I use 90° for chamfers cause that'll give you a 45° chamfer. I also own 82° & 100° but for countersinking for flat screws.


----------



## Braeden P (Apr 7, 2021)

I have an aircraft countersink tool made by Martin aircraft tool really neat tool


----------



## Aukai (Apr 7, 2021)

Are the angles or live centers 60*?


----------



## darkzero (Apr 7, 2021)

Aukai said:


> Are the angles or live centers 60*?



Usually they are. But not for all bull centers & not sure about live centers with all the interchangeable tips. Regardless a countersink is not normally used to drill centers for use with a dead/live center. Countersinks need an existing hole in order to cut.


----------



## Aukai (Apr 7, 2021)

Thank you, I've needed to turn things with large bores, and the live center looses tension from the lip of the bore moving/wearing on the point of the live center. If that makes sense.


----------



## Flyinfool (Apr 7, 2021)

What Darkzero said
For a center a c'sink tool does not accurately follow the existing hole. You need a center to be accurate.

If the edge of the bore is wearing with a live center, then you are doing something wrong, there should be no movement between a live center and the work piece. If it is a large bore then at the time you are boring it you should cut the chamfer for your center at the same time, when you get to the bigger sizes not all centers are 60°. 
For smaller sizes you should use a center drill, some times called a combination drill / c'sink. This will give an accurate location, the correct 60° angle and clearance for the tip of the center.

I have all the angles of c'sinks, 60°, 82°, 90°, 100°, and 120° but then I have been accumulating tools for a half century. Start by getting what you need for the job at hand, It is not a good way to spend to just get things for the sake of getting them, although getting a set of something is the best way to get things you do not have an imediate need for, Like a set of drill bits, I am sure that there are still a few drill bits that have never been used by me.

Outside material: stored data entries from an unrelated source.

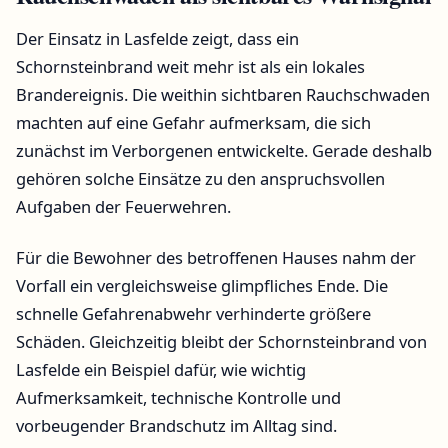
Der Einsatz in Lasfelde zeigt, dass ein
Schornsteinbrand weit mehr ist als ein lokales
Brandereignis. Die weithin sichtbaren Rauchschwaden
machten auf eine Gefahr aufmerksam, die sich
zunächst im Verborgenen entwickelte. Gerade deshalb
gehören solche Einsätze zu den anspruchsvollen
Aufgaben der Feuerwehren.
Für die Bewohner des betroffenen Hauses nahm der
Vorfall ein vergleichsweise glimpfliches Ende. Die
schnelle Gefahrenabwehr verhinderte größere
Schäden. Gleichzeitig bleibt der Schornsteinbrand von
Lasfelde ein Beispiel dafür, wie wichtig
Aufmerksamkeit, technische Kontrolle und
vorbeugender Brandschutz im Alltag sind.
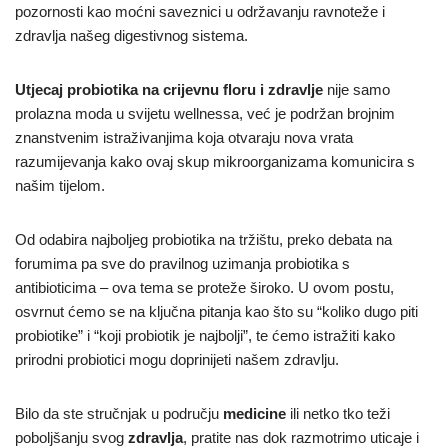
pozornosti kao moćni saveznici u održavanju ravnoteže i
zdravlja našeg digestivnog sistema.
Utjecaj probiotika na crijevnu floru i zdravlje
nije samo
prolazna moda u svijetu wellnessa, već je podržan brojnim
znanstvenim istraživanjima koja otvaraju nova vrata
razumijevanja kako ovaj skup mikroorganizama komunicira s
našim tijelom.
Od odabira najboljeg probiotika na tržištu, preko debata na
forumima pa sve do pravilnog uzimanja probiotika s
antibioticima – ova tema se proteže široko. U ovom postu,
osvrnut ćemo se na ključna pitanja kao što su “koliko dugo piti
probiotike” i “koji probiotik je najbolji”, te ćemo istražiti kako
prirodni probiotici mogu doprinijeti našem zdravlju.
Bilo da ste stručnjak u području
medicine
ili netko tko teži
poboljšanju svog
zdravlja
, pratite nas dok razmotrimo uticaje i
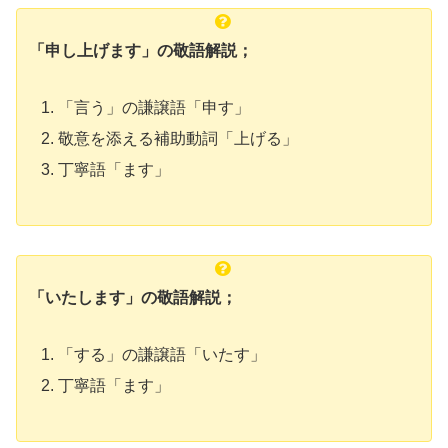
「申し上げます」の敬語解説；
「言う」の謙譲語「申す」
敬意を添える補助動詞「上げる」
丁寧語「ます」
「いたします」の敬語解説；
「する」の謙譲語「いたす」
丁寧語「ます」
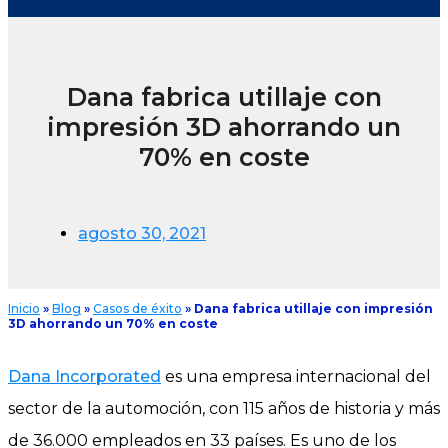
Dana fabrica utillaje con
impresión 3D ahorrando un
70% en coste
agosto 30, 2021
Inicio
»
Blog
»
Casos de éxito
»
Dana fabrica utillaje con impresión
3D ahorrando un 70% en coste
Dana Incorporated
es una empresa internacional del
sector de la automoción, con 115 años de historia y más
de 36.000 empleados en 33 países. Es uno de los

I got a set of c'sinks and have used all of them at one time or another. Same with the set of center drills.


----------



## darkzero (Apr 7, 2021)

Aukai said:


> Thank you, I've needed to turn things with large bores, and the live center looses tension from the lip of the bore moving/wearing on the point of the live center. If that makes sense.

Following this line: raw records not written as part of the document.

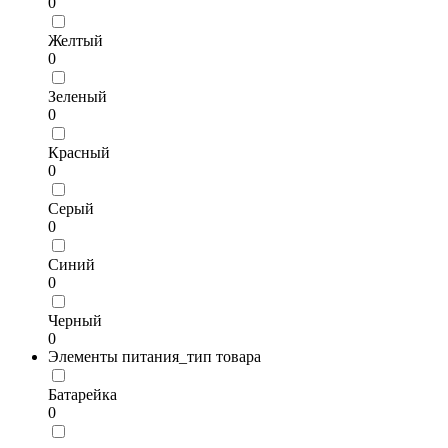
0
Желтый
0
Зеленый
0
Красный
0
Серый
0
Синий
0
Черный
0
Элементы питания_тип товара
Батарейка
0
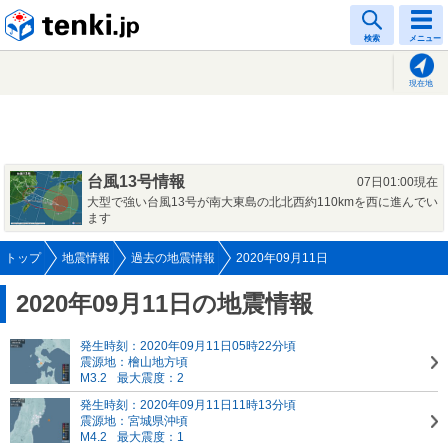
tenki.jp
検索
メニュー
現在地
台風13号情報
07日01:00現在
大型で強い台風13号が南大東島の北北西約110kmを西に進んでい
ます
トップ
地震情報
過去の地震情報
2020年09月11日
2020年09月11日の地震情報
発生時刻：2020年09月11日05時22分頃
震源地：檜山地方頃
M3.2
最大震度：2
発生時刻：2020年09月11日11時13分頃
震源地：宮城県沖頃
M4.2
最大震度：1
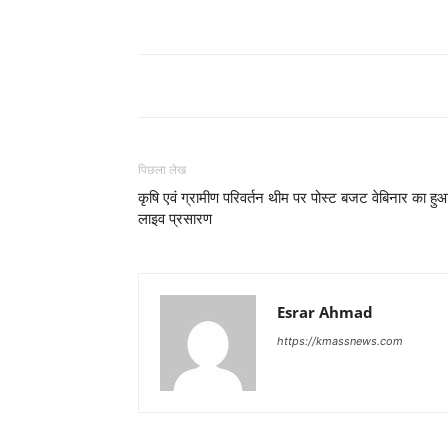
पिछला लेख
कृषि एवं ग्रामीण परिवर्तन थीम पर पोस्ट बजट वेबिनार का हु
लाइव प्रसारण
Esrar Ahmad
https://kmassnews.com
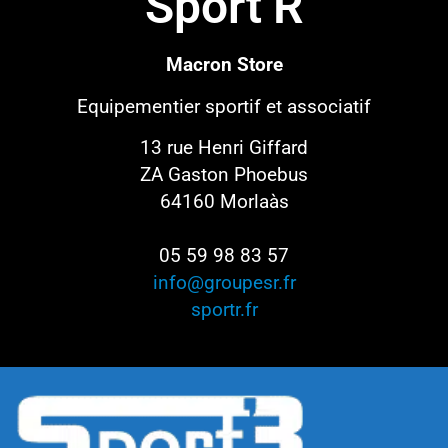
Sport’R
Macron Store
Equipementier sportif
et associatif
13 rue Henri Giffard
ZA Gaston Phoebus
64160 Morlaàs
05 59 98 83 57
info@groupesr.fr
sportr.fr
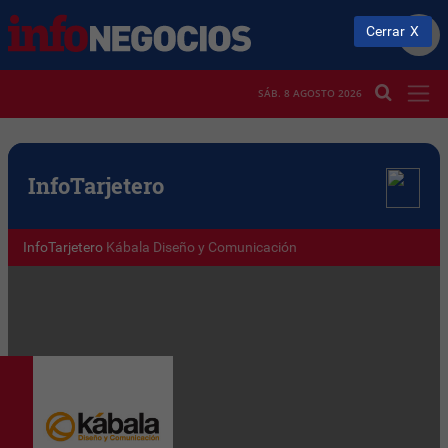
Cerrar
SÁB. 8 AGOSTO 2026
Info
Tarjetero
InfoTarjetero
Kábala Diseño y Comunicación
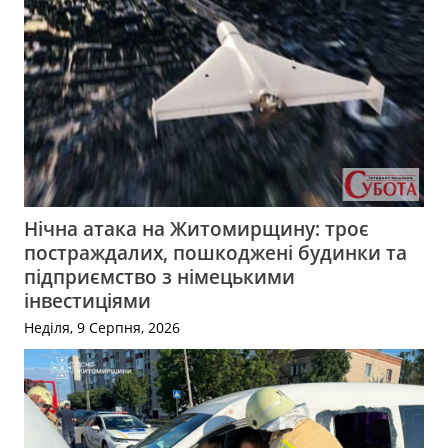
Нічна атака на Житомирщину: троє
постраждалих, пошкоджені будинки та
підприємство з німецькими
інвестиціями
Неділя, 9 Серпня, 2026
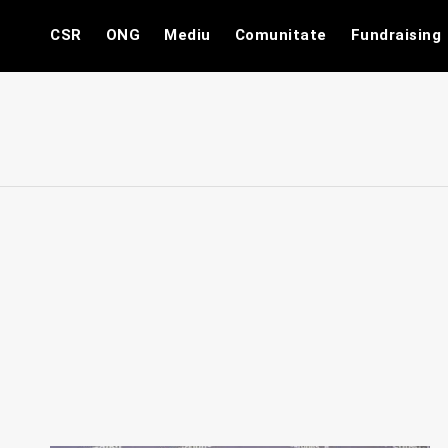
Skip
CSR
ONG
Mediu
Comunitate
Fundraising
to
content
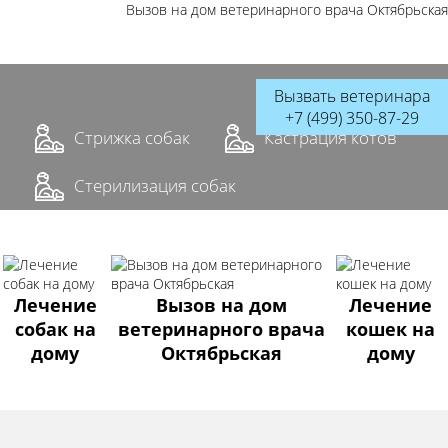
Вызов на дом ветеринарного врача Октябрьская
Вызвать ветеринара
+7 (499) 350-87-29
Стрижка собак
Кастрация котов
Стерилизация собак
Лечение
Вызов на дом
Лечение
собак на
ветеринарного врача
кошек на
дому
Октябрьская
дому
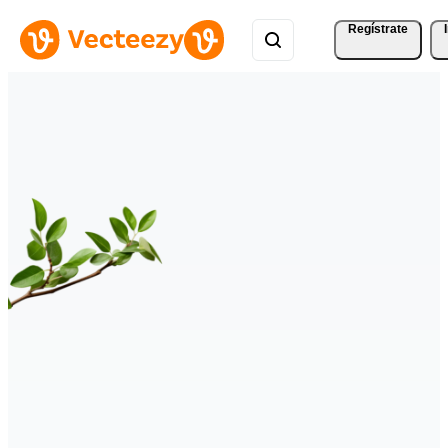
Regístrate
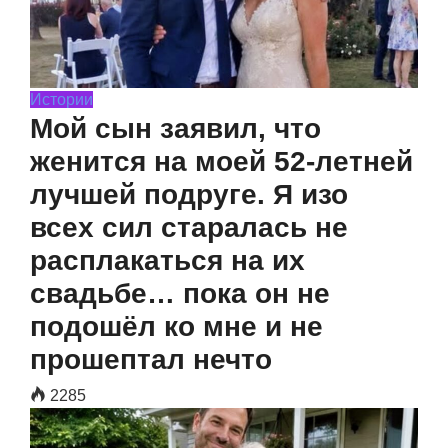
Истории
Мой сын заявил, что
женится на моей 52-летней
лучшей подруге. Я изо
всех сил старалась не
расплакаться на их
свадьбе… пока он не
подошёл ко мне и не
прошептал нечто
2285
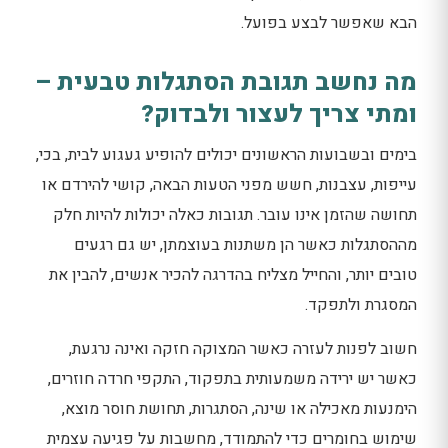
הבא שאפשר לבצע בפועל.
מה נחשב תגובת הסתגלות טבעית –
ומתי צריך לעצור ולבדוק?
בימים ובשבועות הראשונים יכולים להופיע געגוע לבית, בכי,
עייפות, עצבנות, חשש מפני הטעות הבאה, קושי להירדם או
תחושה שהזמן אינו עובר. תגובות כאלה יכולות להיות חלק
מההסתגלות כאשר הן משתנות בעוצמתן, יש גם רגעים
טובים יותר, והחייל מצליח בהדרגה להכיר אנשים, להבין את
המסגרת ולתפקד.
חשוב לפנות לעזרה כאשר המצוקה חזקה ואינה נרגעת,
כאשר יש ירידה משמעותית בתפקוד, התקפי חרדה חוזרים,
הימנעות מאכילה או שינה, הסתגרות, תחושת חוסר מוצא,
שימוש בחומרים כדי להתמודד, מחשבות על פגיעה עצמית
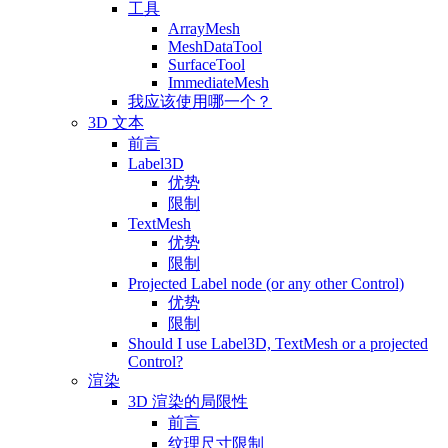
工具
ArrayMesh
MeshDataTool
SurfaceTool
ImmediateMesh
我应该使用哪一个？
3D 文本
前言
Label3D
优势
限制
TextMesh
优势
限制
Projected Label node (or any other Control)
优势
限制
Should I use Label3D, TextMesh or a projected
Control?
渲染
3D 渲染的局限性
前言
纹理尺寸限制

As far as loosing tension, that could simply be the heating up & cooling of the part (and the center) causing that. When the part heats up, it will push the tailstock back (especially if you put too much tension), then when the part cools, not enough tension. If you are doing any considerable amount of turning supported by a center you should always check periodically for tension, especially when turning between centers. That's how I was taught.

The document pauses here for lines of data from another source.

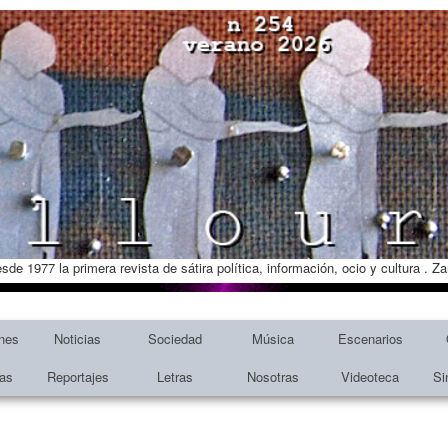
esde 1977 la primera revista de sátira política, información, ocio y cultura . 
nes
Noticias
Sociedad
Música
Escenarios
tas
Reportajes
Letras
Nosotras
Videoteca
Si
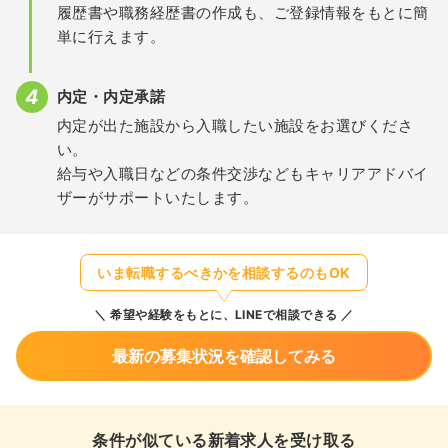
履歴書や職務経歴書の作成も、ご登録情報をもとに簡
単に行えます。
内定・内定承諾
内定が出た施設から入職したい施設をお選びくださ
い。
給与や入職日などの条件交渉などもキャリアアドバイ
ザーがサポートいたします。
いま転職するべきかを相談するのもOK
希望や経験をもとに、LINEで相談できる
最新の募集状況を確認してみる
条件が似ている新着求人を受け取る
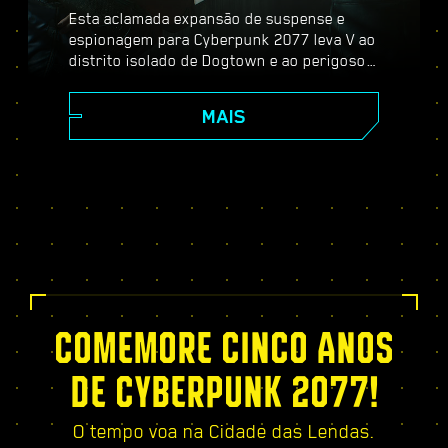
Esta aclamada expansão de suspense e
espionagem para Cyberpunk 2077 leva V ao
distrito isolado de Dogtown e ao perigoso
mundo dos espiões. Torne-se um agente
secreto e experimente uma história
MAIS
pulsante cheia de reviravoltas e escolhas
importantes, fortaleça-se com a árvore de
habilidades exclusiva do Relic, participe de
missões dinâmicas de mundo aberto, novos
serviços emocionantes — e muito mais!
COMEMORE CINCO ANOS
DE CYBERPUNK 2077!
O tempo voa na Cidade das Lendas.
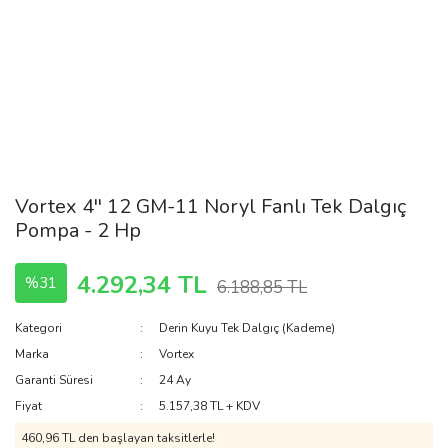
Vortex 4'' 12 GM-11 Noryl Fanlı Tek Dalgıç
Pompa - 2 Hp
4.292,34 TL
%31
6.188,85 TL
Kategori
Derin Kuyu Tek Dalgıç (Kademe)
Marka
Vortex
Garanti Süresi
24 Ay
Fiyat
5.157,38 TL + KDV
460,96 TL den başlayan taksitlerle!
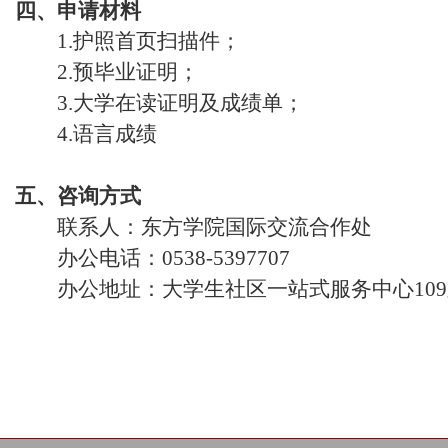
四、申请材料
1.护照首页扫描件；
2.预毕业证明；
3.大学在读证明及成绩单；
4.语言成绩
五、咨询方式
联系人：东方学院国际交流合作处
办公电话：0538-5397707
办公地址：大学生社区一站式服务中心10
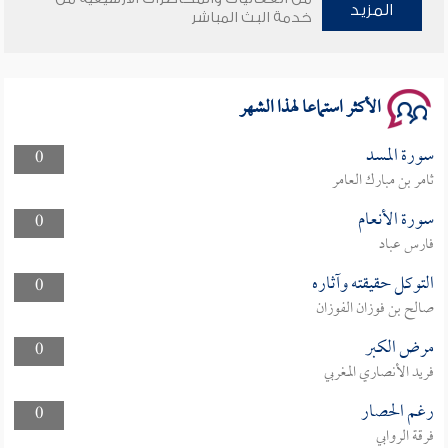
المزيد
خدمة البث المباشر
سلسلة محاضرات نفحات رمضانية 1444هـ
الأكثر استماعا لهذا الشهر
سورة المسد
0
ثامر بن مبارك العامر
سورة الأنعام
0
فارس عباد
التوكل حقيقته وآثاره
0
صالح بن فوزان الفوزان
مرض الكبر
0
فريد الأنصاري المغربي
رغم الحصار
0
فرقة الروابي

As far as wear/scoring of the center's tip (if that's what you actually meant), even when I use a revolving center I always use lube on the tip & in the hole (I promise that was not meant to sound dirty!  ).

This is what I use. I buy it from Mcmaster or MSC. I've read that machinists used to use white lead back in the day but of course that stuff is not available anymore.


----------



## darkzero (Apr 7, 2021)

darkzero said:


> When the part heats up, it will push the tailstock back (especially if you put too much tension), then when the part cools, not enough tension.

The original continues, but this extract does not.